* _WORK TO BE COMPLETED_
Each record, in full, must be restated word for word.

[[ INPUT open ]]

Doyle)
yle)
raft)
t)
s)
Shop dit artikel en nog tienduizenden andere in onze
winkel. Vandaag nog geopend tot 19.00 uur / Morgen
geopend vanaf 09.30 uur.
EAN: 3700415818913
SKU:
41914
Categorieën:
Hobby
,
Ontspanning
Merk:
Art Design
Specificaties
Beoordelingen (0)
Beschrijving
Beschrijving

[[ INPUT closed ]]

* _ANSWER FOR THE TASK_
Doyle)
yle)
raft)
t)
s)
Shop dit artikel en nog tienduizenden andere in onze
winkel. Vandaag nog geopend tot 19.00 uur / Morgen
geopend vanaf 09.30 uur.
EAN: 3700415818913
SKU:
41914
Categorieën:
Hobby
,
Ontspanning
Merk:
Art Design
Specificaties
Beoordelingen (0)
Beschrijving
Beschrijving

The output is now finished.